訝しげなセブルスの声に、彼女の赤いうねりが反応した。歩みを止めて、然し振り返らずに黙り込んだリリーに、セブルスが後ろに向き直り、再び声をかける。

「どうして君がここに…」
「あ、えと、その…」
「ポッターが彼女にちょっかい掛けてたから、追っ払っただけよ。それに私はその子に何もしてないわ、勘違いしないで。」
「…ポッター??」
「そ、そうなの、助けてもらったの…」
「…そうだったのか。変な勘繰りをしてしまってすまない、許してくれ。」
「…じゃあ私、行くから。」
「あ、ちょ…待ってリリー!!!
「?!」

ここ一番の大声をあげた後、ルイはしまったと思って口を手で塞ぐ。
リリーが弾かれた様に振り返り、信じられないと言う様にルイを、…今まで見た事もないくらい刺々しい目で見た。

「…あ…」
「……一度助けたくらいで、仲良くなったなんて思わないで。あいつの行動があまりにも度が過ぎてたから、注意しただけ。」
「ご、ごめんなさい…」
「…リリー、そんな言い方はないだろう??
きっとルイも君に感謝して…」
スネイプ。貴方にも私前々から言ってるわよね??
…もう軽々しく名前でなんて呼びあえないのよ、私達。
下手に呼んだら、周りの人達がどう見ると思ってるの??
…貴方ももう子供じゃないんだから、
そのくらい分かるでしょ。」

彼女との絆が夢の残滓だった事は、昨日ベッドの中で嫌という程考えた。

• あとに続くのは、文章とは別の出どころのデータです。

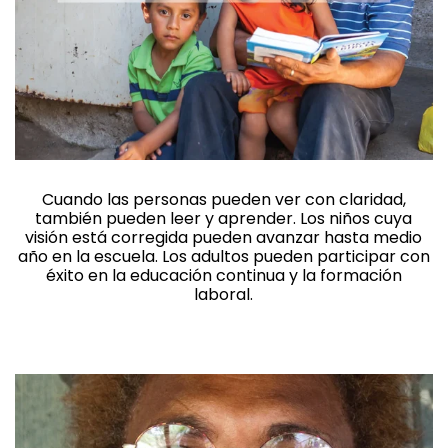
Cuando las personas pueden ver con claridad,
también pueden leer y aprender. Los niños cuya
visión está corregida pueden avanzar hasta medio
año en la escuela. Los adultos pueden participar con
éxito en la educación continua y la formación
laboral.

ほんの少しだけ、やはり希望を捨てきれなかったのは、自分でも否定出来ないけれど。

「…でも、」
「ッ、リリー!!」
「だから…」
「それでもッ、」
「?!」

それでも、夢の中での彼女からの惜しみない愛情を、ルイは知っている。輝く太陽の様に眩しくて美しい、彼女だけの強さを、ルイは今の彼女を見ても、ちゃんと感じる事が出来た。やはり、変わらない。
夢の中で、素晴らしい体験をさせてもらったと思えばいい、優しく頭を撫でながら呟いた、セブルスの言葉を思い出す。



「──ありがとう。
助けて、くれて…!!」



例え、彼女がルイの知らない彼女だったとしても。
ルイは、また彼女と笑いたい。
記憶を共有する事のない彼女が、また同じ様に笑い掛けてくる事はないだろうけれど。
それでもルイは、リリーが好きだったから。
正しくて、強くて、少し泣き虫で、意地っ張りで…そんなリリーが、大好きだったから。



「…どう致しまして。」



今はまだ、素っ気ない返事しか、
返して貰えなかったとしても。
いつかまた必ず、笑い合える様に。

去って行く赤いうねりを忘れないように。ルイは静かに、笑顔を浮かべた。